Dataset excerpts:
=-=-=

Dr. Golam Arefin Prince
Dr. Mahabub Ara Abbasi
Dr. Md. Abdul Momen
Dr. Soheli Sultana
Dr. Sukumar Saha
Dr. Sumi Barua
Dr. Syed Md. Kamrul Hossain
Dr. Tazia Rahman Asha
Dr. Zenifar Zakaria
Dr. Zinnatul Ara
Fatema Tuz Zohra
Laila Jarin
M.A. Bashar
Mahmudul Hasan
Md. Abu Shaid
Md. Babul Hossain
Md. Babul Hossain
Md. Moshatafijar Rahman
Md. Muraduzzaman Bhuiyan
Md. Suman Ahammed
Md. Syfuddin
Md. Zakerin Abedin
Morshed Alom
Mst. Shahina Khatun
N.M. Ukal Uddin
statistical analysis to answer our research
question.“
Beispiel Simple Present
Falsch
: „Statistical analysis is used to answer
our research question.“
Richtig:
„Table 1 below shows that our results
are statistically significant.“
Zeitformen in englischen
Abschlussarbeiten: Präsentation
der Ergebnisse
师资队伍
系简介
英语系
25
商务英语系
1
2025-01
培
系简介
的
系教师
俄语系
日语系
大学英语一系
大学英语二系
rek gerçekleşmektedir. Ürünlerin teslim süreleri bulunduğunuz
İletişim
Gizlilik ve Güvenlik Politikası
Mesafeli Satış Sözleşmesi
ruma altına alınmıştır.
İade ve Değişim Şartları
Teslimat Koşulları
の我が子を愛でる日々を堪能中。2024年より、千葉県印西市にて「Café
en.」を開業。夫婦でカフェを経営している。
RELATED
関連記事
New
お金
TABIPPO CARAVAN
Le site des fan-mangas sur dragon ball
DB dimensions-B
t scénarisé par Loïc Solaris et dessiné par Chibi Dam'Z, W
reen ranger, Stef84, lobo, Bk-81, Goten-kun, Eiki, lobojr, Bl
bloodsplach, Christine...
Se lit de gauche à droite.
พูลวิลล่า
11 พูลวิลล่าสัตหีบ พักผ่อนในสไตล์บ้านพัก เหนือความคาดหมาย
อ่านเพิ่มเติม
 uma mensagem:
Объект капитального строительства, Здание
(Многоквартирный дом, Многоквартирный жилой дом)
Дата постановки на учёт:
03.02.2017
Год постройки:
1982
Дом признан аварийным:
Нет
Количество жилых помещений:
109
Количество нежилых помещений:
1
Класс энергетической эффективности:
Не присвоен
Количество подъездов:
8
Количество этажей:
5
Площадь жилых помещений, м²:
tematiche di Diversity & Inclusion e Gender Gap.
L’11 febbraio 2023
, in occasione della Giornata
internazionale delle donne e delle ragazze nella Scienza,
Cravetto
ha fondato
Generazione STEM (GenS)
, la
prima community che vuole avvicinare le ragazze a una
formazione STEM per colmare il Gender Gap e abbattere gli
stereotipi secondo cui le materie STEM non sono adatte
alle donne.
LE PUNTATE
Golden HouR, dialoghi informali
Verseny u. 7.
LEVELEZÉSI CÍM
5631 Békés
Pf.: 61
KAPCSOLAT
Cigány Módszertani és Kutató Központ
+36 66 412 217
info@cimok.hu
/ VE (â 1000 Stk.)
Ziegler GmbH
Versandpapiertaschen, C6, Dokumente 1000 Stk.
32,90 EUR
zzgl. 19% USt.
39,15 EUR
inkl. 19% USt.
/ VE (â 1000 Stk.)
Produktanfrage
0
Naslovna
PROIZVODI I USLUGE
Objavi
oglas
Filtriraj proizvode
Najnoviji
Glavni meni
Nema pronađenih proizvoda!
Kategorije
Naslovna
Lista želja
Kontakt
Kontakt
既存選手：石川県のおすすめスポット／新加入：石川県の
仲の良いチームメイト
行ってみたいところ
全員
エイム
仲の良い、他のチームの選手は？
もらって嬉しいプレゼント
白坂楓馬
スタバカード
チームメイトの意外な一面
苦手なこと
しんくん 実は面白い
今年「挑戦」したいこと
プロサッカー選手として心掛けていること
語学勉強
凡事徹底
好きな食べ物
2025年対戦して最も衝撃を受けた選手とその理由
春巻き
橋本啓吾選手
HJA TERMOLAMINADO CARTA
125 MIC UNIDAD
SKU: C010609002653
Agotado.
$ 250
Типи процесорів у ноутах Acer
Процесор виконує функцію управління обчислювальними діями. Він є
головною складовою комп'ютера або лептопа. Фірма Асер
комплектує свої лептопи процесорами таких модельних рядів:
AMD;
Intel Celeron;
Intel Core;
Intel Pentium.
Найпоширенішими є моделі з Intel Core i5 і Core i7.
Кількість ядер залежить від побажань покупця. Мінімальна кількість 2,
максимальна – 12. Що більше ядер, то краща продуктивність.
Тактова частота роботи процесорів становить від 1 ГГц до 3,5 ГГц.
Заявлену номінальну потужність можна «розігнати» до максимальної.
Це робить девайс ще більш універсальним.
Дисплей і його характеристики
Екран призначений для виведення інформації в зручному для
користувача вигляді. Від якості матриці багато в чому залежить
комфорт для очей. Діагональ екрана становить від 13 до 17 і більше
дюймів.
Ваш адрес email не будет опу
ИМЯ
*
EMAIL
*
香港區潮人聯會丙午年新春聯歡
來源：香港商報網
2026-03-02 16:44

=-=-=

* ASSIGNED TASK: From the data above, reproduce word for word the lines running from the line with "Mahmudul Hasan" to the line with "prima community che", ends included.

* ANSWER:
Mahmudul Hasan
Md. Abu Shaid
Md. Babul Hossain
Md. Babul Hossain
Md. Moshatafijar Rahman
Md. Muraduzzaman Bhuiyan
Md. Suman Ahammed
Md. Syfuddin
Md. Zakerin Abedin
Morshed Alom
Mst. Shahina Khatun
N.M. Ukal Uddin
statistical analysis to answer our research
question.“
Beispiel Simple Present
Falsch
: „Statistical analysis is used to answer
our research question.“
Richtig:
„Table 1 below shows that our results
are statistically significant.“
Zeitformen in englischen
Abschlussarbeiten: Präsentation
der Ergebnisse
师资队伍
系简介
英语系
25
商务英语系
1
2025-01
培
系简介
的
系教师
俄语系
日语系
大学英语一系
大学英语二系
rek gerçekleşmektedir. Ürünlerin teslim süreleri bulunduğunuz
İletişim
Gizlilik ve Güvenlik Politikası
Mesafeli Satış Sözleşmesi
ruma altına alınmıştır.
İade ve Değişim Şartları
Teslimat Koşulları
の我が子を愛でる日々を堪能中。2024年より、千葉県印西市にて「Café
en.」を開業。夫婦でカフェを経営している。
RELATED
関連記事
New
お金
TABIPPO CARAVAN
Le site des fan-mangas sur dragon ball
DB dimensions-B
t scénarisé par Loïc Solaris et dessiné par Chibi Dam'Z, W
reen ranger, Stef84, lobo, Bk-81, Goten-kun, Eiki, lobojr, Bl
bloodsplach, Christine...
Se lit de gauche à droite.
พูลวิลล่า
11 พูลวิลล่าสัตหีบ พักผ่อนในสไตล์บ้านพัก เหนือความคาดหมาย
อ่านเพิ่มเติม
 uma mensagem:
Объект капитального строительства, Здание
(Многоквартирный дом, Многоквартирный жилой дом)
Дата постановки на учёт:
03.02.2017
Год постройки:
1982
Дом признан аварийным:
Нет
Количество жилых помещений:
109
Количество нежилых помещений:
1
Класс энергетической эффективности:
Не присвоен
Количество подъездов:
8
Количество этажей:
5
Площадь жилых помещений, м²:
tematiche di Diversity & Inclusion e Gender Gap.
L’11 febbraio 2023
, in occasione della Giornata
internazionale delle donne e delle ragazze nella Scienza,
Cravetto
ha fondato
Generazione STEM (GenS)
, la
prima community che vuole avvicinare le ragazze a una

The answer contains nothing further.